Liminar pedida pelo MPSC bloqueia bens de Prefeito de Princesa, empresas e sócios por atos de improbidade administrativa
Atendendo a pedido do Ministério Público de Santa Catarina (MPSC), a Justiça determinou, em decisão liminar em ação civil pública por atos de improbidade administrativa, o bloqueio dos bens do Prefeito de Princesa, das empresas Madeireira Klein e Comércio de Móveis Soberano e dos sócios de fato e de direito dessas duas empresas, no valor total de mais de R$ 1,8 milhão. Além disso, a decisão também obriga o Prefeito Edilson Miguel Volkweiss a não autorizar a Madeireira Klein a funcionar enquanto a empresa não comprovar o cumprimento de todas as suas obrigações legais e suspende a doação de um imóvel do Município ao Comércio de Móveis Soberano.
A ordem judicial suspende, ainda, o uso do imóvel doado - um terreno com barracões industriais - pela Móveis Soberano e obriga a Madeireira Klein a interromper as suas atividades até que seja providenciada a sua documentação legal - licenças, alvarás e autorizações do poder público para operação. Com relação às duas empresas, no caso de descumprimento da ordem judicial, a pena para cada uma é uma multa diária R$ 1 mil até o limite total de R$ 100 mil. A mesma pena será aplicada ao Prefeito caso ele mantenha a autorização de funcionamento da madeireira.

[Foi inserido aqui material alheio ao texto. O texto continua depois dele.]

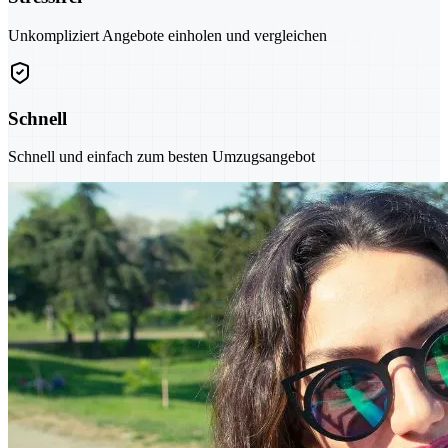
Unkompliziert Angebote einholen und vergleichen
Schnell
Schnell und einfach zum besten Umzugsangebot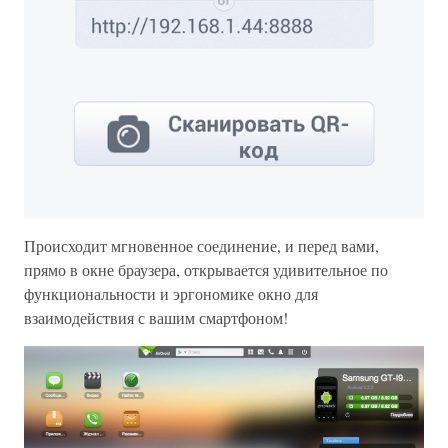
Происходит мгновенное соединение, и перед вами,
прямо в окне браузера, открывается удивительное по
функциональности и эргономике окно для
взаимодействия с вашим смартфоном!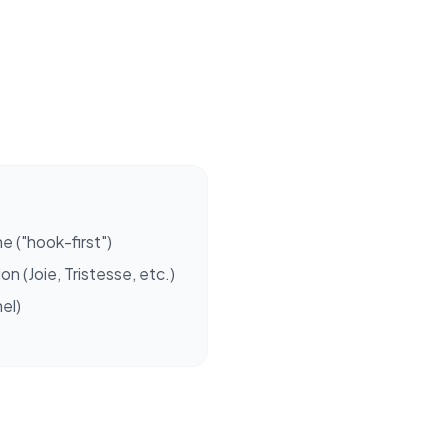
he ("hook-first")
n (Joie, Tristesse, etc.)
el)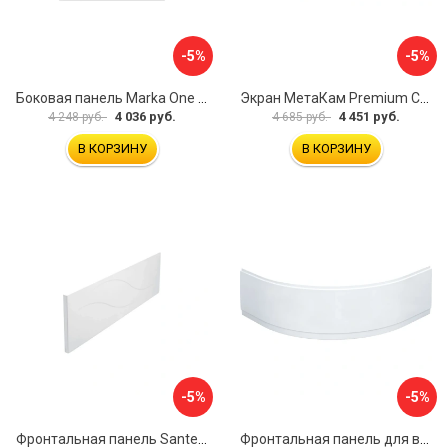
-5%
-5%
Боковая панель Marka One Flat 80 MG L 02бфл80мгл
Экран МетаКам Premium Collection 4650208860133
4 036 руб.
4 451 руб.
4 248 руб.
4 685 руб.
В КОРЗИНУ
В КОРЗИНУ
-5%
-5%
Фронтальная панель Santek МОНАКО 1.WH50.1.568 00000072706
Фронтальная панель для ванны Santek КАННЫ 1.WH50.1.660 00061620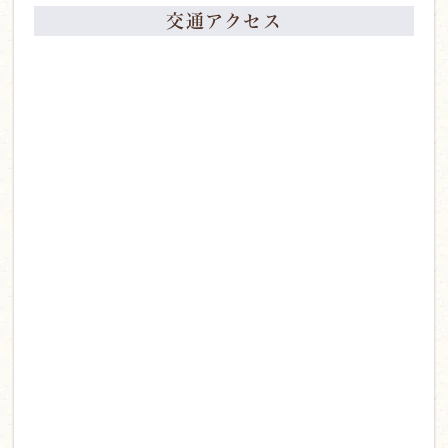
交通アクセス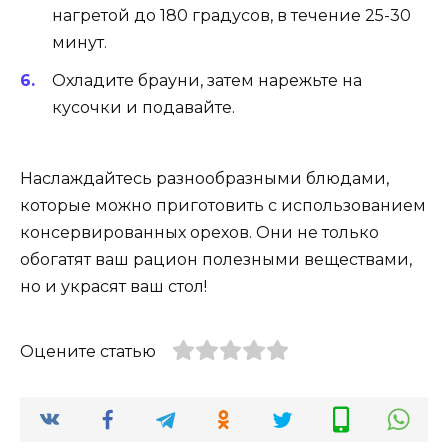
нагретой до 180 градусов, в течение 25-30
минут.
Охладите брауни, затем нарежьте на
кусочки и подавайте.
Наслаждайтесь разнообразными блюдами,
которые можно приготовить с использованием
консервированных орехов. Они не только
обогатят ваш рацион полезными веществами,
но и украсят ваш стол!
Оцените статью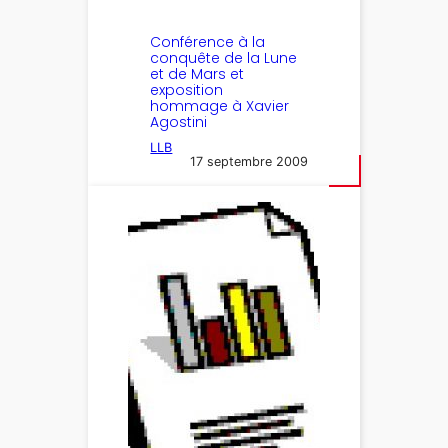
Conférence à la
conquête de la Lune
et de Mars et
exposition
hommage à Xavier
Agostini
LLB
17 septembre 2009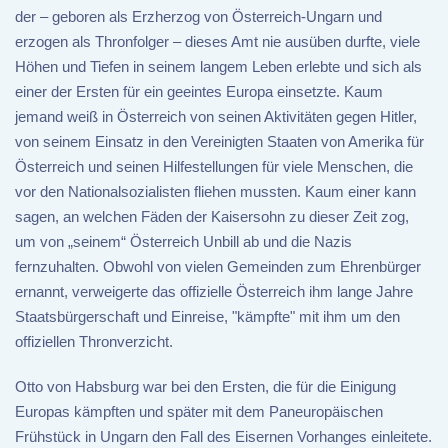
der – geboren als Erzherzog von Österreich-Ungarn und
erzogen als Thronfolger – dieses Amt nie ausüben durfte, viele
Höhen und Tiefen in seinem langem Leben erlebte und sich als
einer der Ersten für ein geeintes Europa einsetzte. Kaum
jemand weiß in Österreich von seinen Aktivitäten gegen Hitler,
von seinem Einsatz in den Vereinigten Staaten von Amerika für
Österreich und seinen Hilfestellungen für viele Menschen, die
vor den Nationalsozialisten fliehen mussten. Kaum einer kann
sagen, an welchen Fäden der Kaisersohn zu dieser Zeit zog,
um von „seinem“ Österreich Unbill ab und die Nazis
fernzuhalten. Obwohl von vielen Gemeinden zum Ehrenbürger
ernannt, verweigerte das offizielle Österreich ihm lange Jahre
Staatsbürgerschaft und Einreise, "kämpfte" mit ihm um den
offiziellen Thronverzicht.
Otto von Habsburg war bei den Ersten, die für die Einigung
Europas kämpften und später mit dem Paneuropäischen
Frühstück in Ungarn den Fall des Eisernen Vorhanges einleitete.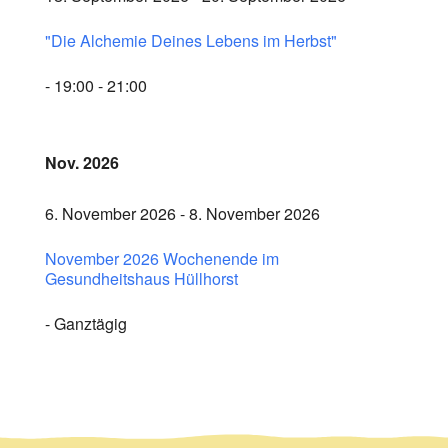
"Die Alchemie Deines Lebens im Herbst"
- 19:00 - 21:00
Nov. 2026
6. November 2026 - 8. November 2026
November 2026 Wochenende im
Gesundheitshaus Hüllhorst
- Ganztägig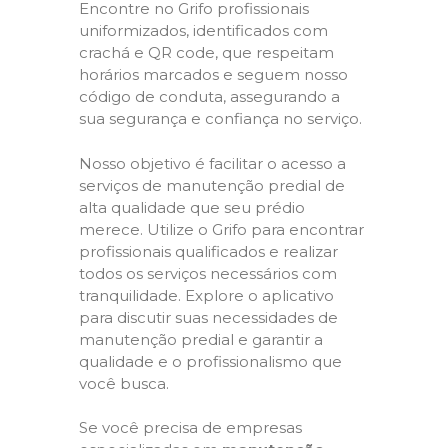
Encontre no Grifo profissionais
uniformizados, identificados com
crachá e QR code, que respeitam
horários marcados e seguem nosso
código de conduta, assegurando a
sua segurança e confiança no serviço.
Nosso objetivo é facilitar o acesso a
serviços de manutenção predial de
alta qualidade que seu prédio
merece. Utilize o Grifo para encontrar
profissionais qualificados e realizar
todos os serviços necessários com
tranquilidade. Explore o aplicativo
para discutir suas necessidades de
manutenção predial e garantir a
qualidade e o profissionalismo que
você busca.
Se você precisa de empresas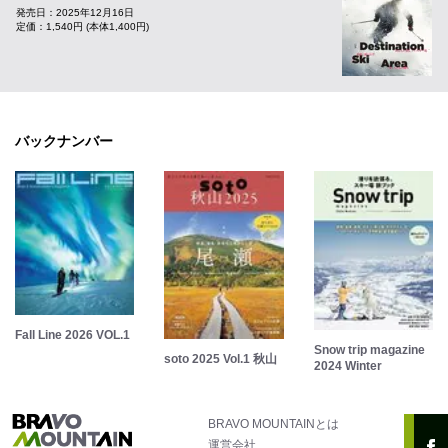
発売日：2025年12月16日
定価：1,540円 (本体1,400円)
バックナンバー
Fall Line 2026 VOL.1
Snow trip magazine
soto 2025 Vol.1 秋山
2024 Winter
BRAVO MOUNTAINとは
運営会社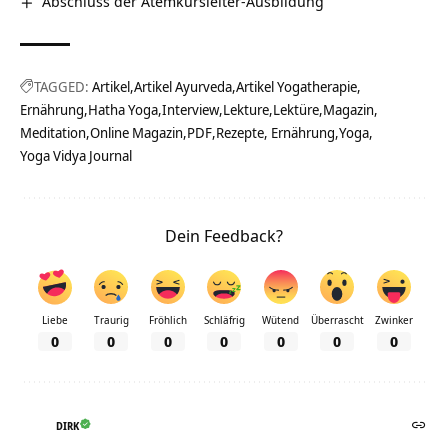
Abschluss der Atemkursleiter-Ausbildung
TAGGED:
Artikel
Artikel Ayurveda
Artikel Yogatherapie
Ernährung
Hatha Yoga
Interview
Lekture
Lektüre
Magazin
Meditation
Online Magazin
PDF
Rezepte, Ernährung
Yoga
Yoga Vidya Journal
Dein Feedback?
Liebe
Traurig
Fröhlich
Schläfrig
Wütend
Überrascht
Zwinker
0
0
0
0
0
0
0
DIRK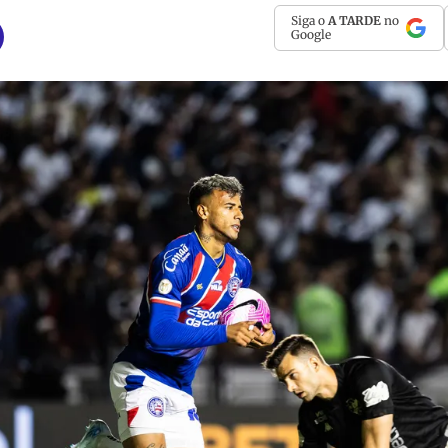
Siga o
A TARDE
no
Google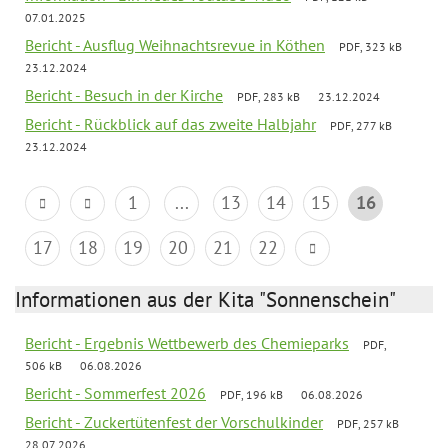
07.01.2025
Bericht - Ausflug Weihnachtsrevue in Köthen
PDF, 323 kB
23.12.2024
Bericht - Besuch in der Kirche
PDF, 283 kB
23.12.2024
Bericht - Rückblick auf das zweite Halbjahr
PDF, 277 kB
23.12.2024
1
...
13
14
15
16
17
18
19
20
21
22
Informationen aus der Kita "Sonnenschein"
Bericht - Ergebnis Wettbewerb des Chemieparks
PDF,
506 kB
06.08.2026
Bericht - Sommerfest 2026
PDF, 196 kB
06.08.2026
Bericht - Zuckertütenfest der Vorschulkinder
PDF, 257 kB
28.07.2026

Na Ação Civil Pública n. 5001049-15.2021.8.24.0065/SC, a Promotoria de Justiça da Comarca de São José do Cedro demonstra como a Madeireira Klein teria sido beneficiada pelo Prefeito, que simplesmente deixou de julgar um recurso da empresa em um processo administrativo do Município que pedia a paralisação de suas atividades devido ao não cumprimento das exigências legais para o seu funcionamento, como licenças ambientais, alvarás e demais autorizações para operação.
Essa omissão seria decorrente das ligações políticas e de amizade do Prefeito com os sócios da empresa: Airton Fabiano Klein, Lúcia Klein e Carlos Miguel Klein. O Prefeito só deu andamento ao processo administrativo após dois anos, aproximadamente, e, mesmo assim, após um ofício do Ministério Público.
A demora, segundo as apurações da Promotoria de Justiça, teria ocorrido para que a madeireira tivesse tempo hábil para encontrar um novo local para a sua operação, pois o endereço onde operava não poderia mais ser utilizado para as suas atividades em decorrência das limitações ambientais.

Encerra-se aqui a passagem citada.